I can go back and exchange it for the injectible. I found some stuff called Ivermectin...but only in a syringe form for horses. Could this work for pigeons if I give the right amount? It was $13.00, so I can definetely afford it. 

Now for the update...he is drinking a LOT of water...his poop is a good portion water with a little bit of green stuff. He isn't eating much..should I force feed him baby formula with a syringe? He is very lethargic...I hope they don't eat everything and I also hope a good amount of the worms came out in his big poo because there were at least 15 in there.

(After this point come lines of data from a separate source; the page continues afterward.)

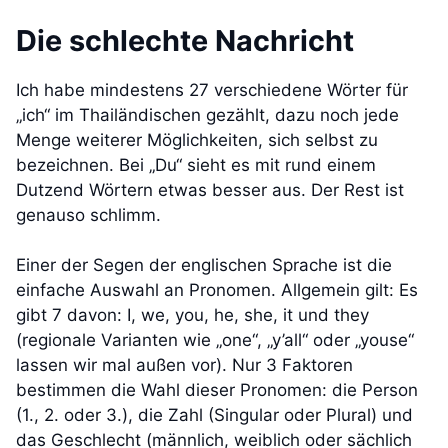
Die schlechte Nachricht
Ich habe mindestens 27 verschiedene Wörter für
„ich“ im Thailändischen gezählt, dazu noch jede
Menge weiterer Möglichkeiten, sich selbst zu
bezeichnen. Bei „Du“ sieht es mit rund einem
Dutzend Wörtern etwas besser aus. Der Rest ist
genauso schlimm.
Einer der Segen der englischen Sprache ist die
einfache Auswahl an Pronomen. Allgemein gilt: Es
gibt 7 davon: I, we, you, he, she, it und they
(regionale Varianten wie „one“, „y’all“ oder „youse“
lassen wir mal außen vor). Nur 3 Faktoren
bestimmen die Wahl dieser Pronomen: die Person
(1., 2. oder 3.), die Zahl (Singular oder Plural) und
das Geschlecht (männlich, weiblich oder sächlich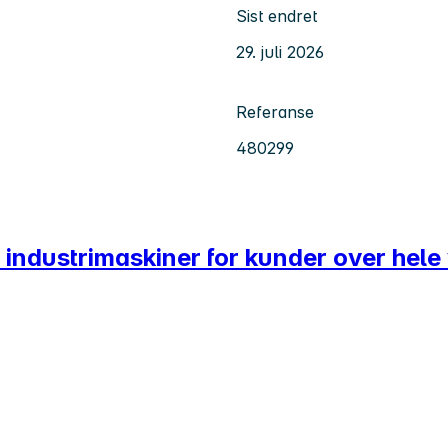
Sist endret
29. juli 2026
Referanse
480299
industrimaskiner for kunder over hele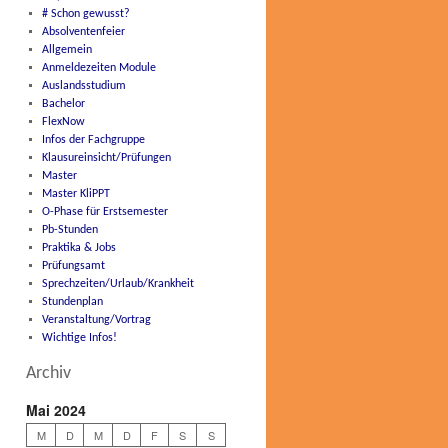
# Schon gewusst?
Absolventenfeier
Allgemein
Anmeldezeiten Module
Auslandsstudium
Bachelor
FlexNow
Infos der Fachgruppe
Klausureinsicht/Prüfungen
Master
Master KliPPT
O-Phase für Erstsemester
Pb-Stunden
Praktika & Jobs
Prüfungsamt
Sprechzeiten/Urlaub/Krankheit
Stundenplan
Veranstaltung/Vortrag
Wichtige Infos!
Archiv
Mai 2024
M
D
M
D
F
S
S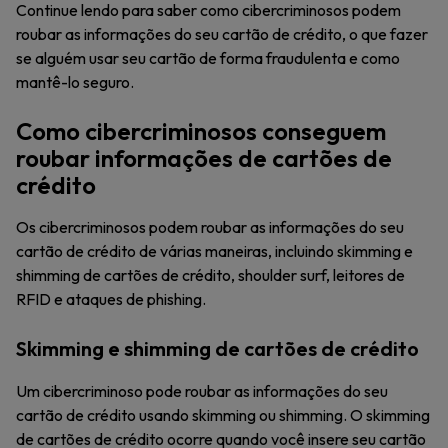
Continue lendo para saber como cibercriminosos podem
roubar as informações do seu cartão de crédito, o que fazer
se alguém usar seu cartão de forma fraudulenta e como
mantê-lo seguro.
Como cibercriminosos conseguem
roubar informações de cartões de
crédito
Os cibercriminosos podem roubar as informações do seu
cartão de crédito de várias maneiras, incluindo skimming e
shimming de cartões de crédito, shoulder surf, leitores de
RFID e ataques de phishing.
Skimming e shimming de cartões de crédito
Um cibercriminoso pode roubar as informações do seu
cartão de crédito usando skimming ou shimming. O skimming
de cartões de crédito ocorre quando você insere seu cartão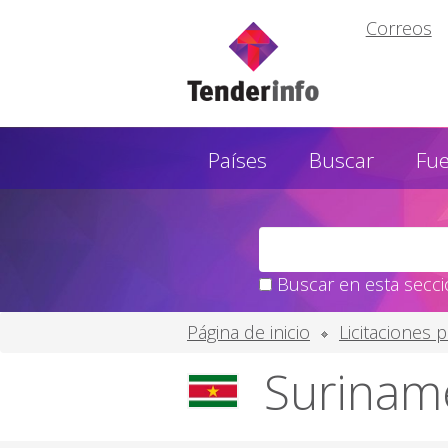
Correos
Países
Buscar
Fu
Buscar en esta secció
Página de inicio
Licitaciones 
Suriname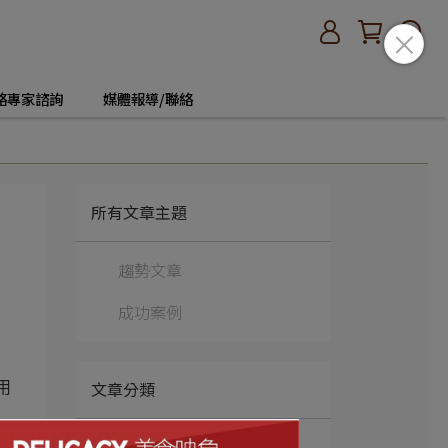
絡專家諮詢
媒體報導/聯絡
所有文章主題
趨勢文章
成功案例
文章分類
用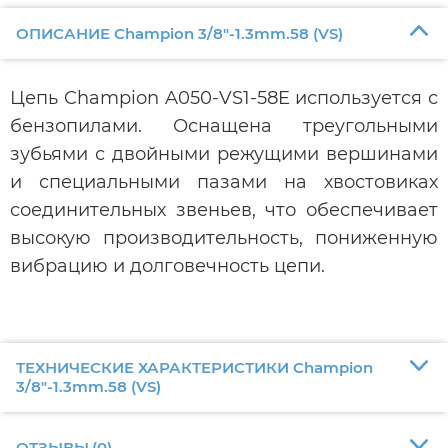
ОПИСАНИЕ Champion 3/8"-1.3mm.58 (VS)
Цепь Champion A050-VS1-58E используется с
бензопилами. Оснащена треугольными
зубьями с двойными режущими вершинами
и специальными пазами на хвостовиках
соединительных звеньев, что обеспечивает
высокую производительность, пониженную
вибрацию и долговечность цепи.
ТЕХНИЧЕСКИЕ ХАРАКТЕРИСТИКИ Champion
3/8"-1.3mm.58 (VS)
ОТЗЫВЫ
(
0
)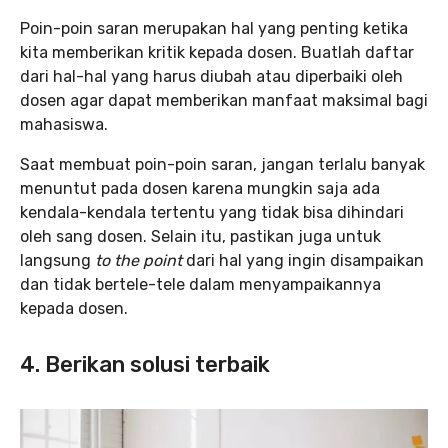
Poin-poin saran merupakan hal yang penting ketika
kita memberikan kritik kepada dosen. Buatlah daftar
dari hal-hal yang harus diubah atau diperbaiki oleh
dosen agar dapat memberikan manfaat maksimal bagi
mahasiswa.
Saat membuat poin-poin saran, jangan terlalu banyak
menuntut pada dosen karena mungkin saja ada
kendala-kendala tertentu yang tidak bisa dihindari
oleh sang dosen. Selain itu, pastikan juga untuk
langsung
to the point
dari hal yang ingin disampaikan
dan tidak bertele-tele dalam menyampaikannya
kepada dosen.
4. Berikan solusi terbaik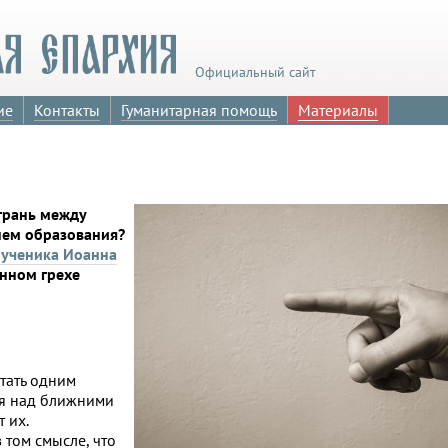
Официальный сайт
ие
Контакты
Гуманитарная помощь
Материалы
грань между
нем образования?
мученика Иоанна
нном грехе
тать одним
ся над ближними
 их.
в том смысле, что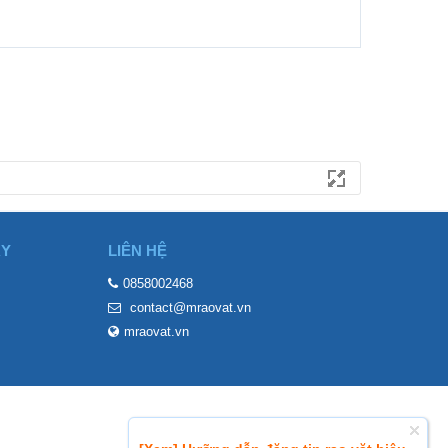
ÀY
LIÊN HỆ
0858002468
contact@mraovat.vn
mraovat.vn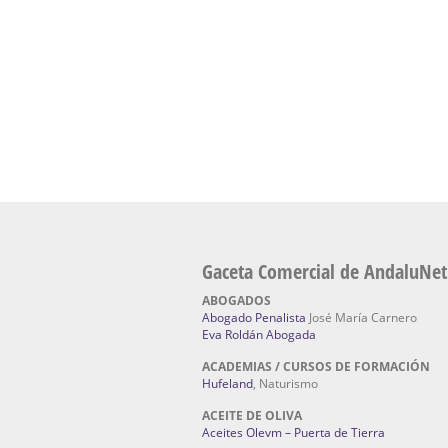
Escuela Naturismo Sevilla | Medicina Natu
Sevilla
: Hufeland, escuela de naturismo.
Fabricación de Alta Joyería en Sevilla | Talle
reparación de joyas Sevilla:
Jocafra Joyeros.
Fabricante máquinas de lavado de coches 
coches | Instaladores boxes de lavado de co
IBERBOX 3000.
Chatarrerías | Chatarras, Metales, Residuos
El Pino
Gaceta Comercial de AndaluNet
ABOGADOS
Abogado Penalista
José María Carnero
Eva Roldán Abogada
ACADEMIAS / CURSOS DE FORMACIÓN
Hufeland
, Naturismo
ACEITE DE OLIVA
Aceites Olevm – Puerta de Tierra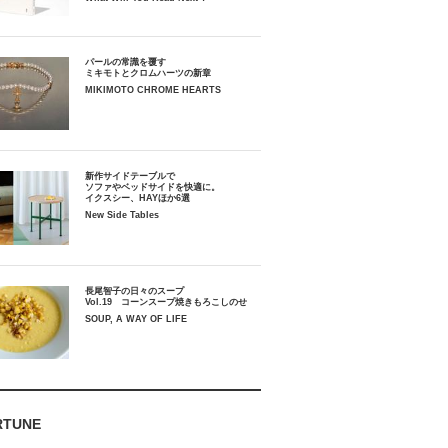
パールの常識を覆す
ミキモトとクロムハーツの新章
MIKIMOTO CHROME HEARTS
新作サイドテーブルで
ソファやベッドサイドを快適に。
イクスシー、HAYほか6選
New Side Tables
長尾智子の日々のスープ
Vol.19 コーンスープ焼きもろこしのせ
SOUP, A WAY OF LIFE
RTUNE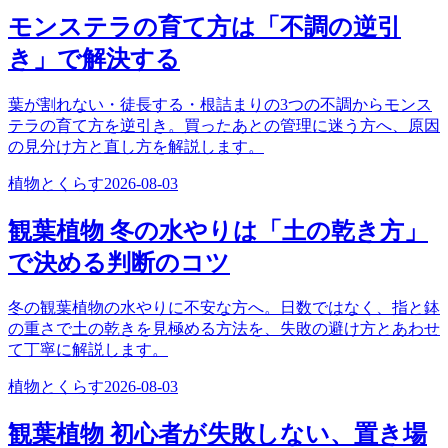
モンステラの育て方は「不調の逆引
き」で解決する
葉が割れない・徒長する・根詰まりの3つの不調からモンス
テラの育て方を逆引き。買ったあとの管理に迷う方へ、原因
の見分け方と直し方を解説します。
植物とくらす
2026-08-03
観葉植物 冬の水やりは「土の乾き方」
で決める判断のコツ
冬の観葉植物の水やりに不安な方へ。日数ではなく、指と鉢
の重さで土の乾きを見極める方法を、失敗の避け方とあわせ
て丁寧に解説します。
植物とくらす
2026-08-03
観葉植物 初心者が失敗しない、置き場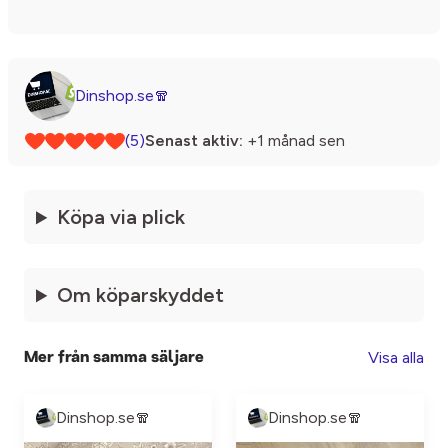
Dinshop.se🧣
(5)
Senast aktiv:
+1 månad sen
Köpa via plick
Om köparskyddet
Visa alla
Mer från samma säljare
Dinshop.se🧣
Dinshop.se🧣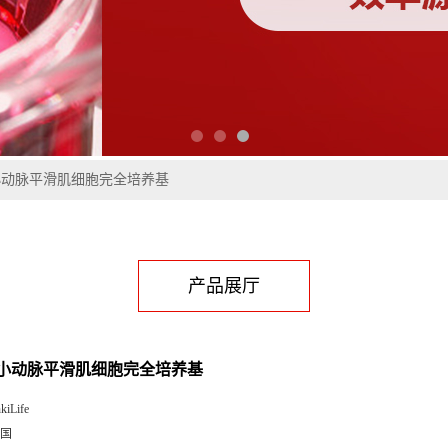
小动脉平滑肌细胞完全培养基
产品展厅
小动脉平滑肌细胞完全培养基
kiLife
国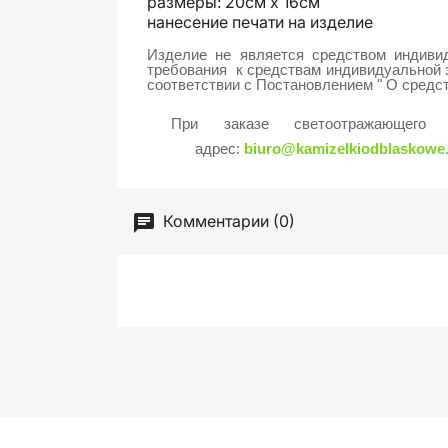
размеры: 20cм x 16cм
нанесение печати на изделие
Изделие не является средством индиви
требования к средствам индивидуальной 
соответствии с Постановлением " О средс
При заказе светоотражающег
адрес:
biuro@kamizelkiodblaskowe.
Комментарии (0)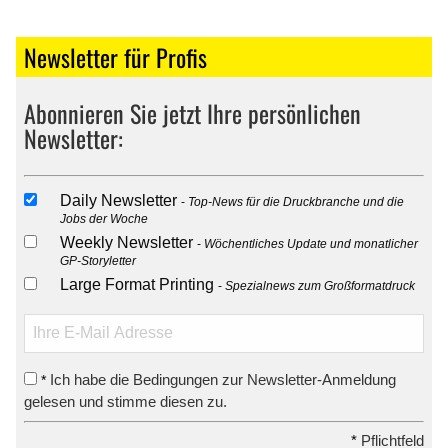
Newsletter für Profis
Abonnieren Sie jetzt Ihre persönlichen
Newsletter:
Daily Newsletter
Top-News für die Druckbranche und die
Jobs der Woche
Weekly Newsletter
Wöchentliches Update und monatlicher
GP-Storyletter
Large Format Printing
Spezialnews zum Großformatdruck
Ich habe die Bedingungen zur Newsletter-Anmeldung
*
gelesen und stimme diesen zu.
*
Pflichtfeld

Let me know, and I will go back and pick up the syringe.

Thanks!
Tessa


----------



## PigeonLoVr1456 (Jul 20, 2002)

Oh and here are the specifics on the paste that was in a syringe form for horses...

1.87% paste
.20 oz syringe
For a 1250 lb horse

Thats the stuff they had that was called Ivermectin.

Tessa


----------



## Pigeonpal2002 (Jul 27, 2002)

Hi Tessa, 

I'm not familiar with Wazine. Did they have ivomec injectable? Ivomec was made for cattle but it is used to treat pigeons as well. It's up to you but I have no knowledge of this product. Did you try to contact that pigeon guy again to see if he has a wormer? If you could get the injectable then I can help you. Do you have a digital scale to weigh the bird? If you don't then we're going to have to just go the old fashioned way and just give the bird a few drops of ivomec from an eyedropper. This is fine anyways because the bird needs to be treated ASAP. Let me know what you're going to do.


----------



## PigeonLoVr1456 (Jul 20, 2002)

I just called Coastal Farm and Ranch and they have Ivomec Injectible for Cattle, I'm going right now to get it...I'll let you know when i'm back. 

Tessa


----------



## PigeonLoVr1456 (Jul 20, 2002)

Oh, I forgot to tell you I can't get ahold of that guy I've tried calling a million times. I would wait for him...but I think this bird is close to death. I want to treat him ASAP...anyhow I'll be back soon. 

Thanks for your help
Tessa


----------



## Pigeonpal2002 (Jul 27, 2002)

Ok Tessa, 

Don't worry about the scale and weighing the bird, you need a proper syringe to to this and it'll be more trouble now. We need to act fast so just use an eye dropper. You only want to give the bird about *2-3 drops *from the eyedropper down it's throat. You're going to have to sit the bird in your lap, perhaps gently wrap a towel around it's body to restrain it from struggling. Then, gently pry the beak open with your thumb and index finger at the corners of it's mouth. Keep your fingers there to wedge the beak open and hold the head and neck upright so that it's towards the ceiling. Put the eye dropper down the throat of the bird far enough past it's windpipe, (the small opening behind the tongue) and squeeze a few drops out of the eyedropper. Don't panic but you will probably see more worms come out in the feces not too much longer after the treatment. Please keep this bird warm and quiet afterwards. It sounds like he has a very bad infestation. Keep me posted how it goes.


----------



## PigeonLoVr1456 (Jul 20, 2002)

Alright I bought the Ivomec Plus for cattle injection. 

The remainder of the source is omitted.